There was no turning back now. I couldn’t eat the prime rib, fried chicken and ribs that I thoroughly enjoyed knowing the price that was paid for it and what was REALLY going into my body. I decided to stop eating CAFO meat and certain produce as my first steps toward sustainability. It was an awakening experience, but also one that took away the pleasures of food without providing an alternative. There was something missing in my food experience, and I felt left hanging.

I recently attended the Chefs Collaborative National Summit in Chicago. The Collaborative is a network of chefs committed to fostering a sustainable food system.

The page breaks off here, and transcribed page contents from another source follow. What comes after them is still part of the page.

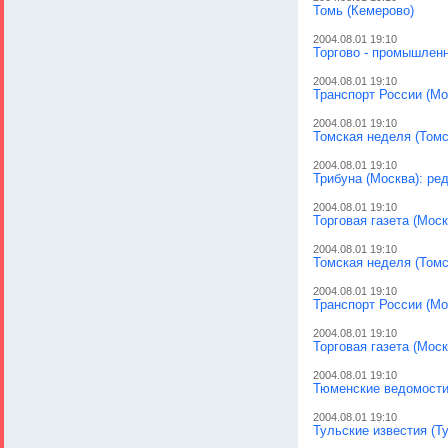
Томь (Кемерово)
2004.08.01 19:10
Торгово - промышлен
2004.08.01 19:10
Транспорт России (Мо
2004.08.01 19:10
Томская неделя (Томс
2004.08.01 19:10
Трибуна (Москва): ре
2004.08.01 19:10
Торговая газета (Моск
2004.08.01 19:10
Томская неделя (Томс
2004.08.01 19:10
Транспорт России (Мо
2004.08.01 19:10
Торговая газета (Моск
2004.08.01 19:10
Тюменские ведомости
2004.08.01 19:10
Тульские известия (Т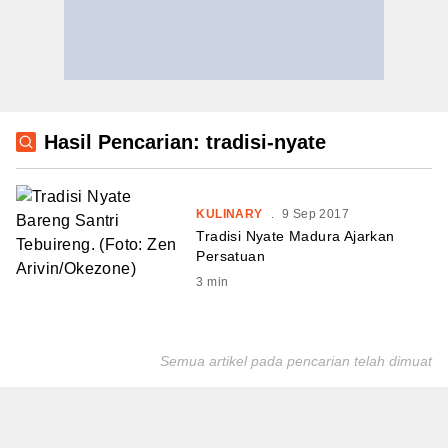
Hasil Pencarian: tradisi-nyate
KULINARY
.
9 Sep 2017
Tradisi Nyate Madura Ajarkan
Persatuan
3
min
Semua artikel pada pencarian telah dimuat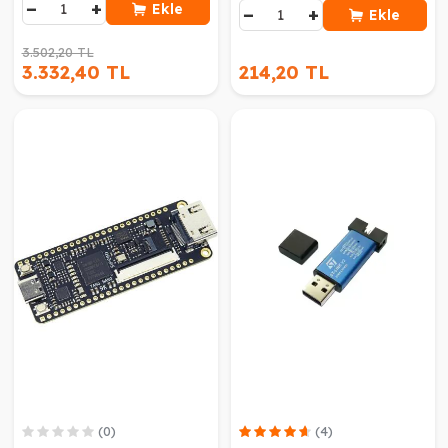
−
+
Ekle
−
+
Ekle
3.502,20 TL
3.332,40 TL
214,20 TL
(0)
(4)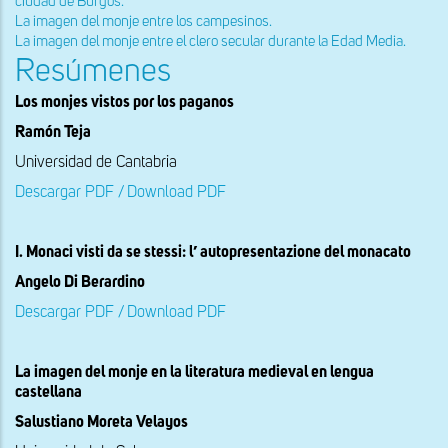
ciudad de Burgos.
La imagen del monje entre los campesinos.
La imagen del monje entre el clero secular durante la Edad Media.
Resúmenes
Los monjes vistos por los paganos
Ramón Teja
Universidad de Cantabria
Descargar PDF / Download PDF
I. Monaci visti da se stessi: l’ autopresentazione del monacato
Angelo Di Berardino
Descargar PDF / Download PDF
La imagen del monje en la literatura medieval en lengua
castellana
Salustiano Moreta Velayos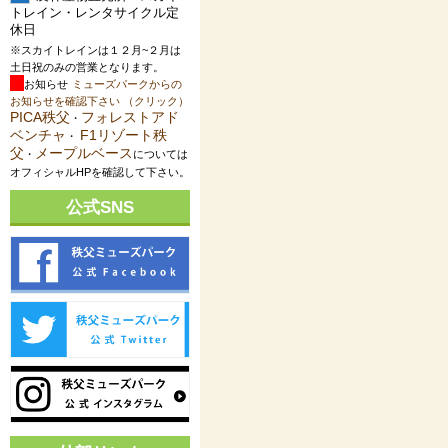
トレイン・レンタサイクル定
休日
※スカイトレインは１２月~２月は
土日祝のみの営業となります。
お知らせ
ミューズパークからの
お知らせを確認下さい （クリック）
PICA秩父
フォレストアド
・
ベンチャ
F1リゾート秩
・
父
メープルベース
・
については
オフィシャルHPを確認して下さい。
公式SNS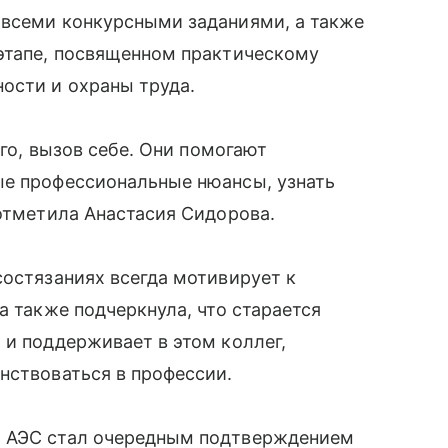
 всеми конкурсными заданиями, а также
 этапе, посвященном практическому
ости и охраны труда.
его, вызов себе. Они помогают
ые профессиональные нюансы, узнать
 отметила Анастасия Сидорова.
состязаниях всегда мотивирует к
а также подчеркнула, что старается
 и поддерживает в этом коллег,
нствоваться в профессии.
й АЭС стал очередным подтверждением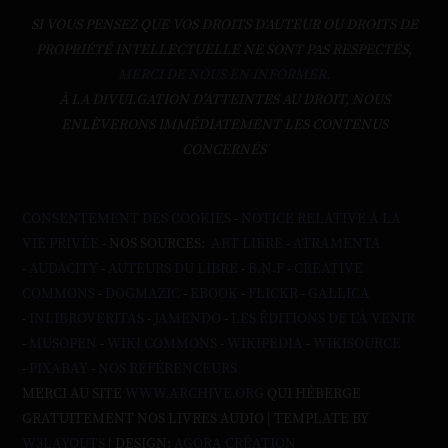
SI VOUS PENSEZ QUE VOS DROITS D'AUTEUR OU DROITS DE
PROPRIÉTÉ INTELLECTUELLE NE SONT PAS RESPECTÉS,
MERCI DE NOUS EN INFORMER.
À LA DIVULGATION D’ATTEINTES AU DROIT, NOUS
ENLÈVERONS IMMÉDIATEMENT LES CONTENUS
CONCERNÉS
CONSENTEMENT DES COOKIES
-
NOTICE RELATIVE À LA
VIE PRIVÉE
- NOS SOURCES:
ART LIBRE
-
ATRAMENTA
-
AUDACITY
-
AUTEURS DU LIBRE
-
B.N.F
-
CREATIVE
COMMONS
-
DOGMAZIC
-
EBOOK
-
FLICKR
-
GALLICA
-
INLIBROVERITAS
-
JAMENDO
-
LES ÉDITIONS DE L'À VENIR
-
MUSOPEN
-
WIKI COMMONS
-
WIKIPEDIA
-
WIKISOURCE
-
PIXABAY
-
NOS RÉFÉRENCEURS
MERCI AU SITE
WWW.ARCHIVE.ORG
QUI HÉBERGE
GRATUITEMENT NOS LIVRES AUDIO | TEMPLATE BY
W3LAYOUTS
| DESIGN:
AGORA CRÉATION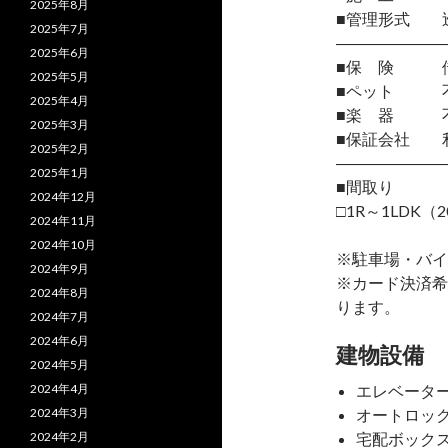
2025年8月
■管理形式 
2025年7月
―――――――
2025年6月
■保 険 借
2025年5月
■ペット 
2025年4月
■楽 器 
2025年3月
■保証会社 
2025年2月
―――――――
2025年1月
■間取り
2024年12月
□1R～1LDK（2
2024年11月
2024年10月
※駐車場・バイ
2024年9月
※カード決済希
2024年8月
ります。
2024年7月
2024年6月
建物設備
2024年5月
2024年4月
エレベータ
2024年3月
オートロッ
2024年2月
宅配ボック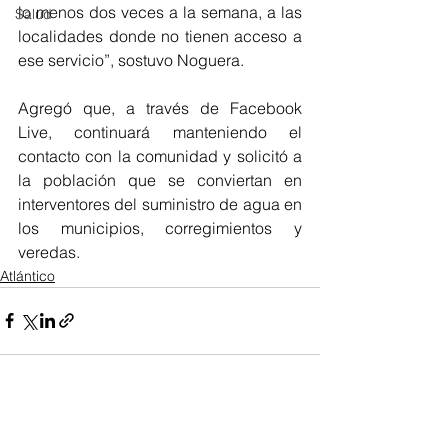
lo menos dos veces a la semana, a las 
Salud
localidades donde no tienen acceso a 
ese servicio”, sostuvo Noguera.
Agregó que, a través de Facebook 
Live, continuará manteniendo el 
contacto con la comunidad y solicitó a 
la población que se conviertan en 
interventores del suministro de agua en 
los municipios, corregimientos y 
veredas.
Atlántico
Ver todo
Entradas recientes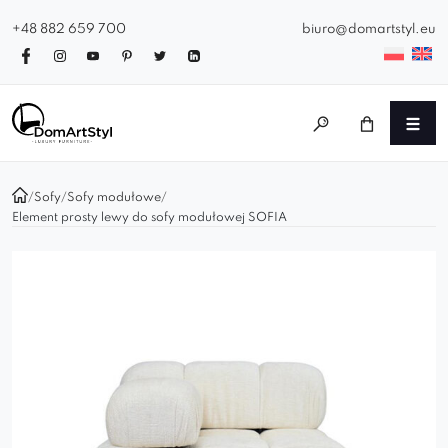
+48 882 659 700
biuro@domartstyl.eu
/
Sofy
/
Sofy modułowe
/
Element prosty lewy do sofy modułowej SOFIA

They advocate for sustainable food in the greater culinary community, provide other chefs the information and tools to source sustainable ingredients and connect chefs to sustainable food producers. My take-away from the summit was the connection that food brings through its production, preparation and consumption. I met the growers who brought the fresh ingredients, chefs who prepared and served the food and fellow food enthusiasts who enjoyed the food with me. There was care, connection and pride that permeated throughout the process, but not at the expense of taste and experience. I think I finally found the third leg to my food stool: pleasure, politics and community.